June 03, 2017
Learning the Hard Way: Postgres Recovery from the File System
There are some lessons in life that are perhaps better learned the hard way. That you should have a proper backup system for your data is not one of them. And it's especially not a lesson to learn the hard way when you have been building and working with computers for nearly two decades. But so it goes.
Earlier this week, I had a hard disk fail in one of my servers that doubles as my main workstation. It wasn't the first time I have had a disk fail (or even the first time one has failed in this particular machine), but it was by far the most damaging instance. For reasons that now escape me, I never bought a second hard drive to setup a RAID 1 mirror when I upgraded the system a couple years back (which I normally always do for this system), nor did I ever get my regular backup system running after the upgrade. Even more inexplicably, during that same time period, I went from using that machine solely for development to using it host my definitive photo database (described here).
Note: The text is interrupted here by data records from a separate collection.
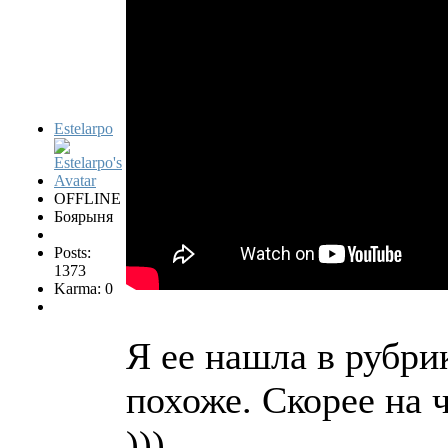
Estelarpo
OFFLINE
Боярыня
Posts:
1373
Karma: 0
Я ее нашла в рубри
похоже. Скорее на 
)))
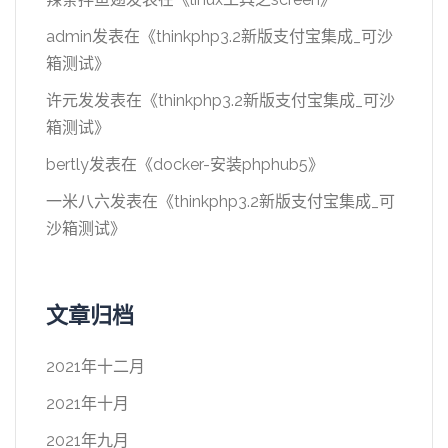
admin
发表在《
thinkphp3.2新版支付宝集成_可沙
箱测试
》
许元发
发表在《
thinkphp3.2新版支付宝集成_可沙
箱测试
》
bertly
发表在《
docker-安装phphub5
》
一米八六
发表在《
thinkphp3.2新版支付宝集成_可
沙箱测试
》
文章归档
2021年十二月
2021年十月
2021年九月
So you can imagine how I felt when the computer refused to boot after an update. After several consecutive nights of staying up into the wee hours, I can say that I've almost brought things back to normal. No part of the process was pleasant, but by far the worst of it was trying to recover the Postgres database cluster from the file system because my database backups generated by pg_dump
were too old.
Given the significant complexity involved with this chore, I thought I would document it here for posterity. Read on for more detail (if you must).
Background
The machine in question was running Postgres 9.4 on FreeBSD. The disk failure I mentioned above resulted in several sectors across multiple file systems becoming unreadable. After some effort, I was able to boot into the system with an old kernel, and then using rsync
, transfer much of the data to a new drive I had purchased and installed. Some files and directories couldn't be transferred due to bad blocks and sectors on the disk, however, which is where I first saw that my Postgres database was going to be affected.
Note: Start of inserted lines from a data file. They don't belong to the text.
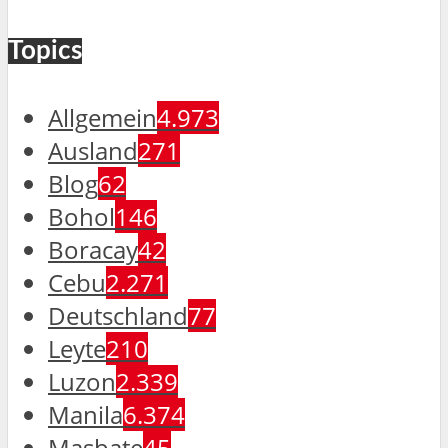
Topics
Allgemein
4.973
Ausland
271
Blog
62
Bohol
146
Boracay
42
Cebu
2.271
Deutschland
77
Leyte
210
Luzon
2.339
Manila
6.374
Masbate
45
While most of the data directory for the cluster was salvaged, notably the directory data/global
was all unreadable. To make matters worse, running fsck
on the damaged file system resulted in a bunch of files in the lost found
directory without file names. After looking at a clean install of the Postgres data directory and realizing that almost all the file names in the global
directory are arbitrary numbers (I think mapping to the Postgres OID of the system object), I almost gave up. Trying to map the unnamed binary files to arbitrary numbers in the global
directory seemed like an intractable problem.
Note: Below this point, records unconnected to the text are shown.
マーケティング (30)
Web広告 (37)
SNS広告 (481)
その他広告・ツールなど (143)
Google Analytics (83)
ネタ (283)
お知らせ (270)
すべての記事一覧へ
After studying the Postgres internals, however, I realized that my databases were probably intact because they are stored in the base
folder; if I could get enough of the global
directory restored, perhaps I could get the server to run for long enough to dump the data.
pg_filedump
to the Rescue
After several hours of research, I came across this article that was on point (albeit for an older version of Postgres) and discovered the pg_filedump
utility, which prints out Postgres binary files in a (somewhat) human-readable format. Unfortunately, the port for this utility on FreeBSD had fallen into disrepair, so I had to compile the program myself.
That ended up being a chore in and of itself, but luckily, I (still) have enough C knowledge to debug compiler errors. This is what I had to do to the Makefile to make it compile on FreeBSD:
CC=clang /* Changed from gcc */
CFLAGS=-g -O -Wall -Wmissing-prototypes -Wmissing-declarations -I/usr/local/include /* Need to add this to pull in libintl.h */
...
PGSQL_INCLUDE_DIR=/usr/local/include/postgresql/server
With pg_filedump
installed and working, I went to work on the files in the lost found
directory.
Mapping Lost and Found Files to the data/global
Directory
The next step—i.e. mapping Postgres system catalog files to the data/global
directory was painstakingly manual, and took several hours. The iteration consisted of:
First, try to start a Postgres server in single mode on the data directory.
pgsql@autocrat % pwd
/usr/local/pgsql/data
pgsql@autocrat % postgres --single -P -D '.' postgres
That would yield some sort of missing file error, such as:
ERROR: could not open file "global/12447": No such file or directory
Second, run pg_filedump
on a fresh install of the data directory (I used initdb
to create one so I could see what the global
directory had in it):
root@autocrat % ./pg_filedump -f -i ../fresh-install/data/global/12447
Third, if the missing file is blank in the fresh install, then create a blank file:
touch global/12340
Fourth, if the missing file wasn't blank, cycle through the files in the lost found
directory and identify any that look similar based on the dump. A few things that were helpful in this process: (a) checking the number of Attributes
generated by the pg_filedump
against the description of the Postgres systems catalog; and (b) checking file sizes of the corresponding files in the fresh install. For instance, I think 12447 probably maps to the pg_database
system catalog, as the dump had database names in clear text and 13 attributes (same as pg_database
sans the hidden OID attribute).
root@autocrat % ./pg_filedump -f -i /mnt/lost found/#08832096
Fifth, once you have found the file that matches, copy the file from the lost found
directory to the data/global
directory, and go back to the first step.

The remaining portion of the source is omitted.